# Crew finish times?



## OneBadDodge06 (Sep 22, 2004)

I work as a sub so I don't get too involved with figuring overall plow times during an event, but I have a question for all you contractors about how you factor jobs and completion time or maybe its not a factor.

Say for example, your main contracts are commercial. Seems like the average snowfall for the past couple seasons has been 2-3 inches and from the time the snow stops, you send X amount of trucks out, and in 12-16 hours, your crews are done. Now that's all fine and dandy for making money. But would you consider that to be a bit overloaded and needing more trucks? It's not out of the question to get a 6"+ event, in that case, you're probably looking at 24 hours before the last property is done if there's no hiccups. 
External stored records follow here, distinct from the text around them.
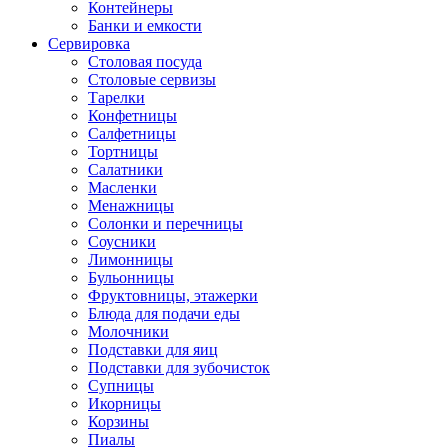
Контейнеры
Банки и емкости
Сервировка
Столовая посуда
Столовые сервизы
Тарелки
Конфетницы
Салфетницы
Тортницы
Салатники
Масленки
Менажницы
Солонки и перечницы
Соусники
Лимонницы
Бульонницы
Фруктовницы, этажерки
Блюда для подачи еды
Молочники
Подставки для яиц
Подставки для зубочисток
Супницы
Икорницы
Корзины
Пиалы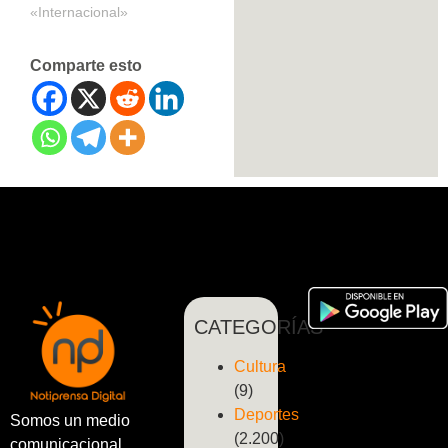
«Internacional»
Comparte esto
CATEGORÍAS
Cultura
(9)
Deportes
Somos un medio
(2.200)
comunicacional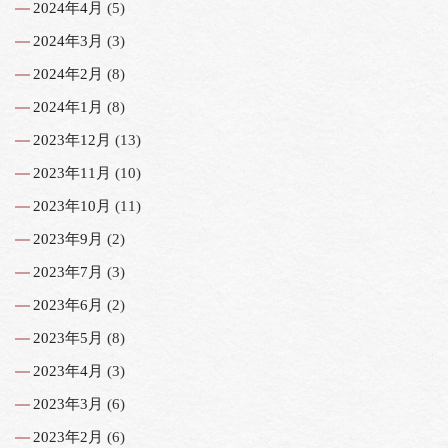
2024年4月
(5)
2024年3月
(3)
2024年2月
(8)
2024年1月
(8)
2023年12月
(13)
2023年11月
(10)
2023年10月
(11)
2023年9月
(2)
2023年7月
(3)
2023年6月
(2)
2023年5月
(8)
2023年4月
(3)
2023年3月
(6)
2023年2月
(6)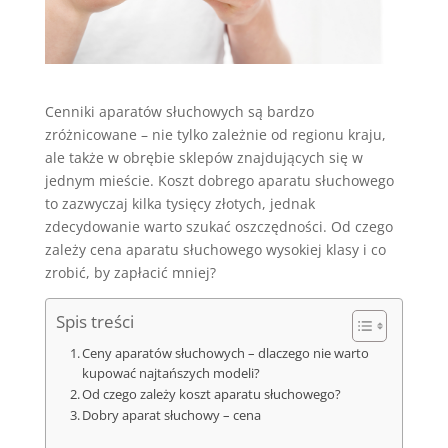
Cenniki aparatów słuchowych są bardzo
zróżnicowane – nie tylko zależnie od regionu kraju,
ale także w obrębie sklepów znajdujących się w
jednym mieście. Koszt dobrego aparatu słuchowego
to zazwyczaj kilka tysięcy złotych, jednak
zdecydowanie warto szukać oszczędności. Od czego
zależy cena aparatu słuchowego wysokiej klasy i co
zrobić, by zapłacić mniej?
Spis treści
Ceny aparatów słuchowych – dlaczego nie warto
kupować najtańszych modeli?
Od czego zależy koszt aparatu słuchowego?
Dobry aparat słuchowy – cena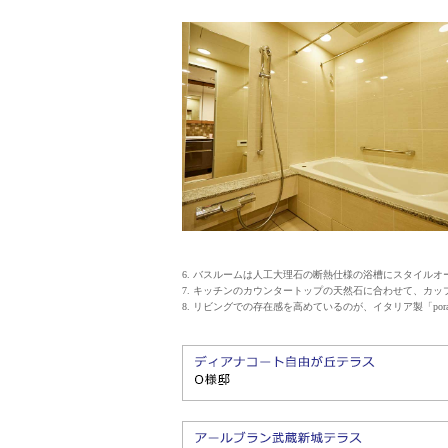
6. バスルームは人工大理石の断熱仕様の浴槽にスタイル
7. キッチンのカウンタートップの天然石に合わせて、カ
8. リビングでの存在感を高めているのが、イタリア製「p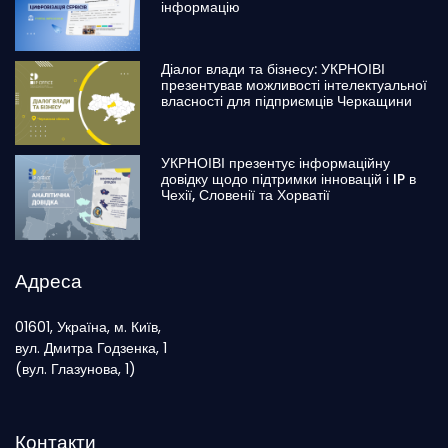
інформацію
Діалог влади та бізнесу: УКРНОІВІ
презентував можливості інтелектуальної
власності для підприємців Черкащини
УКРНОІВІ презентує інформаційну
довідку щодо підтримки інновацій і IP в
Чехії, Словенії та Хорватії
Адреса
01601, Україна, м. Київ,
вул. Дмитра Годзенка, 1
(вул. Глазунова, 1)
Контакти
I suppose what I'm asking is, when do you turn down work so you don't royally screw yourself and have angry customers when you bite off more than you can chew? Maybe its not a factor when you figure x amount of properties and x amount of trucks.


----------



## redclifford (Aug 10, 2015)

12-16hrs is way too long for our routes, let alone 24hrs in 6". We wouldn't have many customers the next year, all depends on your clientele


----------



## FredG (Oct 15, 2012)

Your time is essential in your bidding process a long with your route time. 12 to 16 hours is not unusual in a storm and plowing with the storm. Meaning finishing your route and repeating. If your out there in a 2'' snowfall and it's taking you 12 to 16 hours there is most likely a issue on somebody's part. Meaning not enough trucks, equipment and manpower.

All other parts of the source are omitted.